New York Times columnist David Carr has taken a number of writers and mediates — including himself — to task for turning a blind eye to the numerous allegations of sexual assault leveled against Bill Cosby, and he’s already elicited one mea culpa in response.
In addition to admitting his own accountability, Carr called out Ta-Nehisi Coates, who penned a lengthy essay on the comedian in The Atlantic in 2008; Kelefa Sanneh, who wrote a New Yorker profile on Cosby in September; and Mark Whitaker, who wrote an extensive biography on Cosby published just two months ago; noting that they all failed to properly address the accusations, despite the fact that they were “carefully and thoroughly reported” in Philadelphia magazine, People magazine and Today in 2005 and 2006.
“We all have our excuses, but in ignoring these claims, we let down the women who were brave enough to speak out publicly against a powerful entertainer,” Carr wrote in a Monday column. “Mr. Whitaker has said he didn’t want to put anything in the book, which he wrote with Mr. Cosby’s cooperation, that wasn’t confirmed — which of course raises the question of why he wouldn’t have done the work to knock down the accusations or make them stand up. And given that the accusations had already been carefully and thoroughly reported in Philadelphia magazine and elsewhere, any book of the size and scope of Mr. Whitaker’s should have gone there.”
Whitaker took to Twitter on Monday afternoon to respond to Carr’s column, admitting that he should’ve investigated the allegations more thoroughly.

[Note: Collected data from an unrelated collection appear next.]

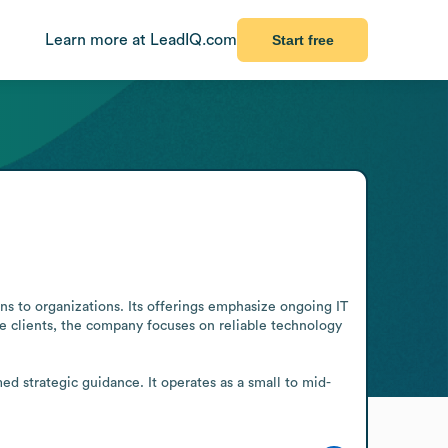
Learn more at LeadIQ.com
Start free
s to organizations. Its offerings emphasize ongoing IT 
e clients, the company focuses on reliable technology 
d strategic guidance. It operates as a small to mid-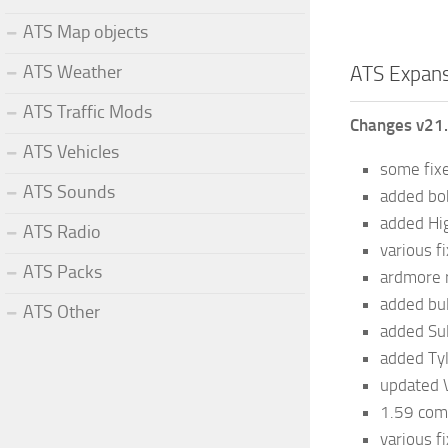
ATS Map objects
ATS Weather
ATS Expans
ATS Traffic Mods
Changes v21
ATS Vehicles
some fix
ATS Sounds
added bo
added H
ATS Radio
various f
ATS Packs
ardmore 
added bu
ATS Other
added Su
added Ty
updated 
1.59 comp
various f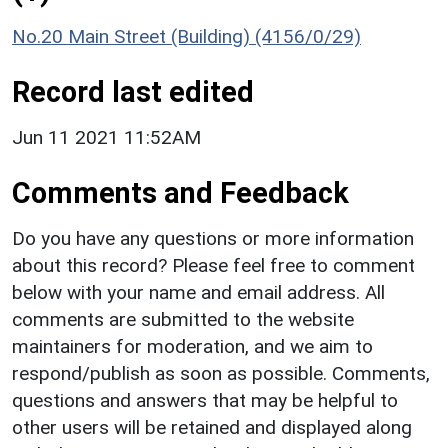
No.20 Main Street (Building) (4156/0/29)
Record last edited
Jun 11 2021 11:52AM
Comments and Feedback
Do you have any questions or more information
about this record? Please feel free to comment
below with your name and email address. All
comments are submitted to the website
maintainers for moderation, and we aim to
respond/publish as soon as possible. Comments,
questions and answers that may be helpful to
other users will be retained and displayed along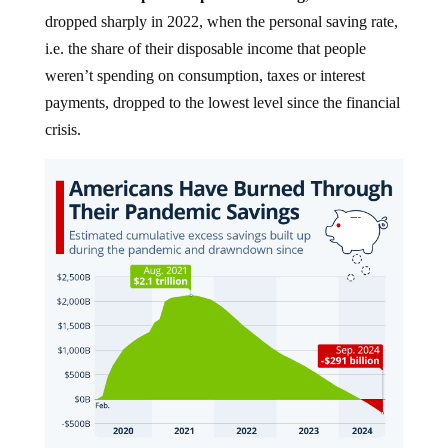
dropped sharply in 2022, when the personal saving rate,
i.e. the share of their disposable income that people
weren’t spending on consumption, taxes or interest
payments, dropped to the lowest level since the financial
crisis.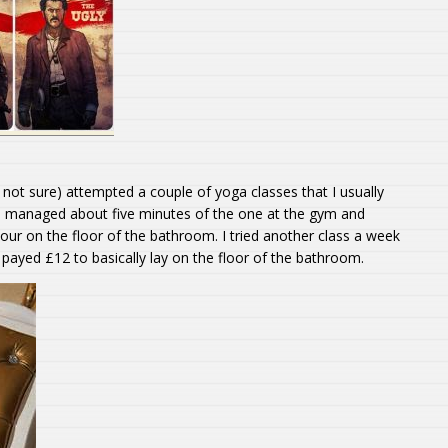
’m not sure) attempted a couple of yoga classes that I usually
 I managed about five minutes of the one at the gym and
our on the floor of the bathroom. I tried another class a week
I payed £12 to basically lay on the floor of the bathroom.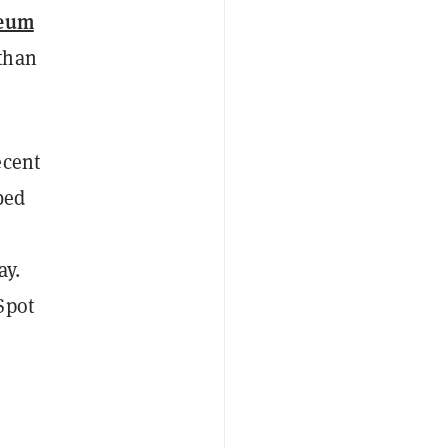
reum
than
ecent
bed
ay.
Spot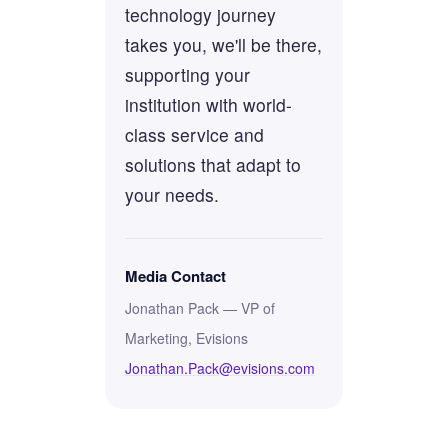
technology journey
takes you, we'll be there,
supporting your
institution with world-
class service and
solutions that adapt to
your needs.
Media Contact
Jonathan Pack — VP of
Marketing, Evisions
Jonathan.Pack@evisions.com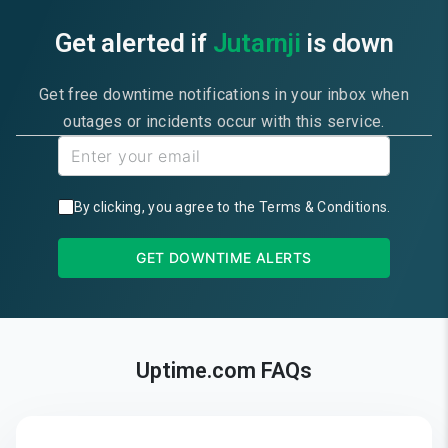
Get alerted if
Jutarnji
is down
Get free downtime notifications in your inbox when
outages or incidents occur with this service.
By clicking, you agree to the
Terms & Conditions
.
GET DOWNTIME ALERTS
Uptime.com FAQs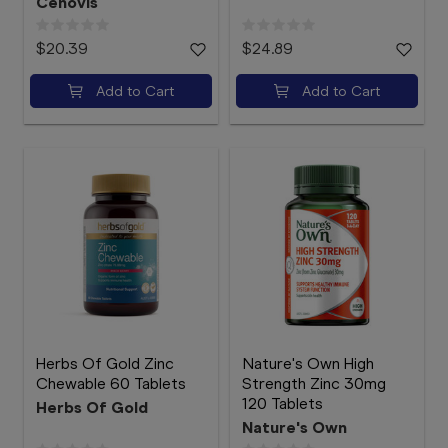
Cenovis
$20.39
$24.89
Add to Cart
Add to Cart
Herbs Of Gold Zinc
Nature's Own High
Chewable 60 Tablets
Strength Zinc 30mg
120 Tablets
Herbs Of Gold
Nature's Own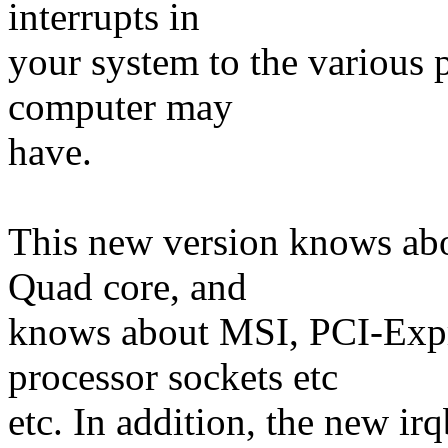
interrupts in
your system to the various 
computer may
have.
This new version knows abo
Quad core, and
knows about MSI, PCI-Expr
processor sockets etc
etc. In addition, the new ir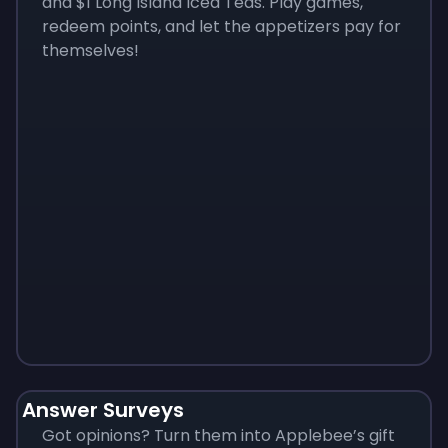
and $1 Long Island Iced Teas. Play games,
redeem points, and let the appetizers pay for
themselves!
Monopoly
$
215
Answer Surveys
Got opinions? Turn them into Applebee’s gift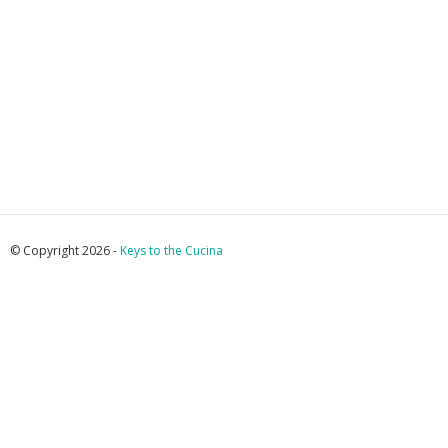
© Copyright 2026 -
Keys to the Cucina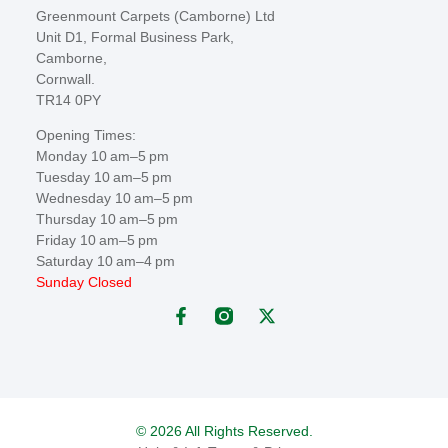
Greenmount Carpets (Camborne) Ltd
Unit D1, Formal Business Park,
Camborne,
Cornwall.
TR14 0PY
Opening Times:
Monday 10 am–5 pm
Tuesday 10 am–5 pm
Wednesday 10 am–5 pm
Thursday 10 am–5 pm
Friday 10 am–5 pm
Saturday 10 am–4 pm
Sunday Closed
© 2026 All Rights Reserved.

Carr noted that Coates also revisited his Cosby coverage on The Atlantic’s website and admitted that at the time he wrote the piece, he “believed that Bill Cosby was a rapist,” but included only “a brief and limp mention of the accusations against Cosby.” Coates went on to write, “I regret not saying what I thought of the accusations, and then pursuing those thoughts. I regret it because the lack of pursuit puts me in league with people who either looked away, or did not look hard enough. I take it as a personal admonition to always go there, to never flinch, to never look away.”
Sanneh does not seem to be active on Twitter, but appeared on an MSNBC segment over the weekend to discuss the Cosby allegations, telling host Melissa Harris-Perry, “It’s easy to look at the Huxtable family and say ‘oh, that must be what Bill Cosby is like’ … Just because a comedian has politics we agree with, just because a comedian makes work we agree with, doesn’t mean, necessarily, they’re not capable of what Bill Cosby’s accused of.”